TOP Gear presenter Jeremy Clarkson is used to pulling off high-speed manoeuvres.
But this time he had to take the passenger seat as sailors on board a Portsmouth-based frigate took him for a spin in their ship.
The television star joined HMS Westminster as part of a documentary he is filming on the Arctic Convoys.
To get a taste of life on board a warship, he joined the Type 23 frigate as it carried out manoeuvres off the coast of Norway.
He was filming a documentary on the wartime Arctic Convoys mission, during which about 3,000 sailors and merchant seaman were killed delivering vital supplies to the Soviet Union between 1941 and 1945.
Their actions helped tip the balance against the Nazis, with Winston Churchill acknowledging it was the ‘worst journey in the world’.
As previously reported in The News, a long and hard-fought campaign for a medal for Arctic Convoy veterans was won last year.
The documentary producer Dan Telford said: ‘The HMS Westminster guys were fantastic. It couldn’t have been better.
‘Jeremy was very impressed with the ship and her crew.’
Jeremy’s film crew sailed from the UK with the frigate to capture three days of scenes including day and night flying, live firings, torpedo-loading drills and torpedo countermeasures.

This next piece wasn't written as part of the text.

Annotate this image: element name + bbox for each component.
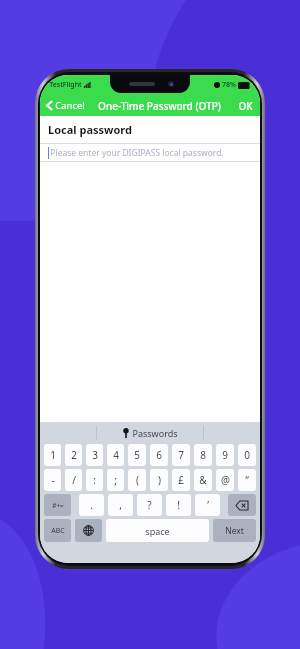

They also mocked up a machinery fire to emulate a torpedo hit and show how today’s Royal Navy might deal with the threats the men of the Second World War faced on the convoys.
On returning to the UK, Jeremy was quick to post a shot from his trip on the warship on Twitter, describing sailing up the fjords on a Type 23 frigate as ‘the best way to arrive in Norway’.
A Royal Navy spokeswoman said: ‘Jeremy flew on board Westminster near Stavanger by the ship’s Lynx helicopter, which he was quite taken with and had it pegged for top spot on the Top Gear cool wall.
‘The Top Gear presenter got a feel for the dreadful weather conditions the Arctic heroes faced with sub-zero temperatures, sea state 8, waves of nine metres and more, and biting winds of up to 60mph.
‘The ship also conducted high-speed manoeuvres simulating the countermeasures of 1940.’
With Clarkson and his film crew gone, HMS Westminster resumed her role as the country’s submarine hunter.
She has been playing out the role of a target for submarine captains undergoing the International Submarine Commanders’ Course.